[Collected data]
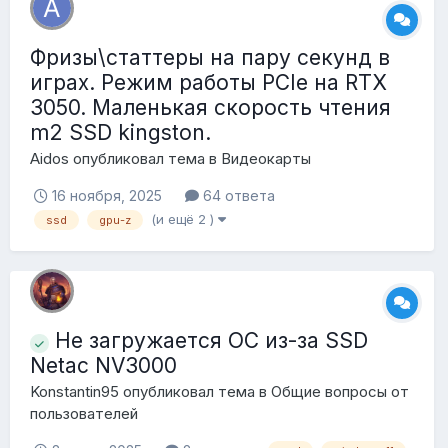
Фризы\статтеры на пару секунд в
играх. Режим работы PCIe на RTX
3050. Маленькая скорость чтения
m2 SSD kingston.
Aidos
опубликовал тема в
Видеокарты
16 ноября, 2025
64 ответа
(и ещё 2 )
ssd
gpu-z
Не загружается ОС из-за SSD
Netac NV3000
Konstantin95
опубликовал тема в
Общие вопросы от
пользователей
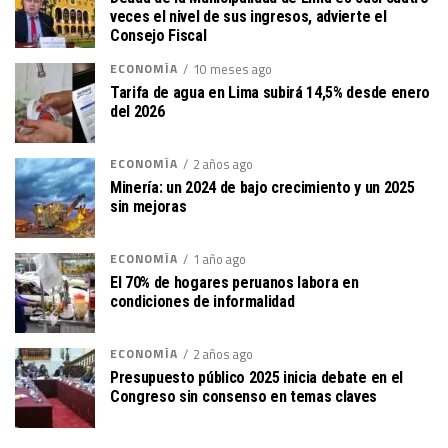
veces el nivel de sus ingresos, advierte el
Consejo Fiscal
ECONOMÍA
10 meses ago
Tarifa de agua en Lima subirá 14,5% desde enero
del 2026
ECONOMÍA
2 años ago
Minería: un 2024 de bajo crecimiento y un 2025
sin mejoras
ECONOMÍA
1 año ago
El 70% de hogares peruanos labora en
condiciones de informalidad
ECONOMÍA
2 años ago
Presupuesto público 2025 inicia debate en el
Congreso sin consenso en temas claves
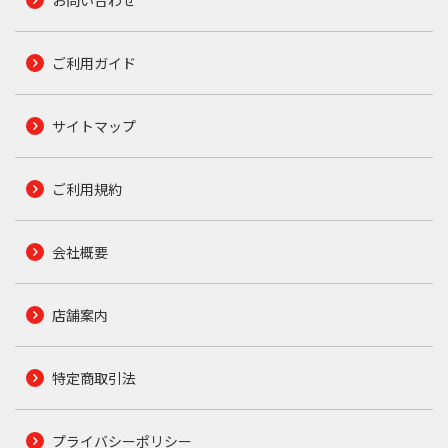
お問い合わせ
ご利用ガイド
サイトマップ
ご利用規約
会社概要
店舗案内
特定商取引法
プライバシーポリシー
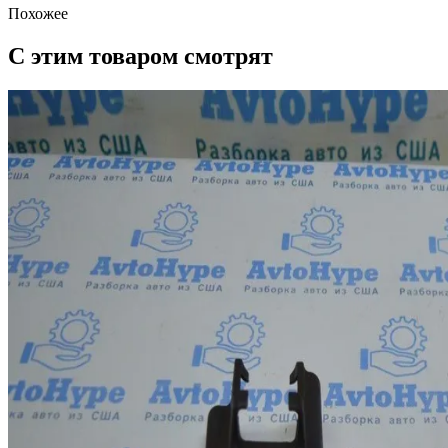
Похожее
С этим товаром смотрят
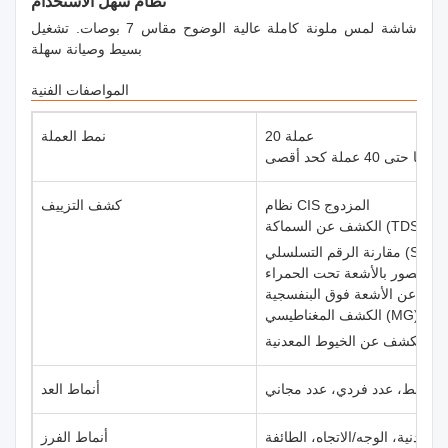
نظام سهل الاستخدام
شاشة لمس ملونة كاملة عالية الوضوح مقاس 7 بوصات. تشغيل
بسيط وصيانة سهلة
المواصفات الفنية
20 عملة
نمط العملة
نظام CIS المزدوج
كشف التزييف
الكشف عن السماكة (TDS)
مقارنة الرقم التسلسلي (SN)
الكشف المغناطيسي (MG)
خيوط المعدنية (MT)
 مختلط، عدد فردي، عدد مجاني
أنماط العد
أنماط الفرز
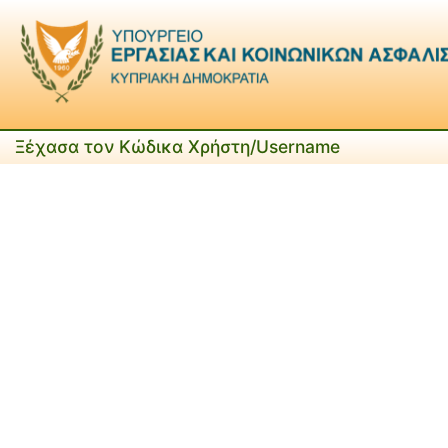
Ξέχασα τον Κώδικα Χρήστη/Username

*WHAT IS REQUIRED*. Pictures stay out; the data above is to be returned exactly.

*WRITTEN RESPONSE*.
Фризы\статтеры на пару секунд в
играх. Режим работы PCIe на RTX
3050. Маленькая скорость чтения
m2 SSD kingston.
Aidos
опубликовал тема в
Видеокарты
16 ноября, 2025
64 ответа
(и ещё 2 )
ssd
gpu-z
Не загружается ОС из-за SSD
Netac NV3000
Konstantin95
опубликовал тема в
Общие вопросы от
пользователей
veces el nivel de sus ingresos, advierte el
Consejo Fiscal
ECONOMÍA
10 meses ago
Tarifa de agua en Lima subirá 14,5% desde enero
del 2026
ECONOMÍA
2 años ago
Minería: un 2024 de bajo crecimiento y un 2025
sin mejoras
ECONOMÍA
1 año ago
El 70% de hogares peruanos labora en
condiciones de informalidad
ECONOMÍA
2 años ago
Presupuesto público 2025 inicia debate en el
Congreso sin consenso en temas claves
お問い合わせ
ご利用ガイド
サイトマップ
ご利用規約
会社概要
店舗案内
特定商取引法
プライバシーポリシー
Похожее
С этим товаром смотрят
نظام سهل الاستخدام
شاشة لمس ملونة كاملة عالية الوضوح مقاس 7 بوصات. تشغيل
بسيط وصيانة سهلة
المواصفات الفنية
20 عملة
نمط العملة
نظام CIS المزدوج
كشف التزييف
الكشف عن السماكة (TDS)
مقارنة الرقم التسلسلي (SN)
الكشف المغناطيسي (MG)
خيوط المعدنية (MT)
 مختلط، عدد فردي، عدد مجاني
أنماط العد
أنماط الفرز
Ξέχασα τον Κώδικα Χρήστη/Username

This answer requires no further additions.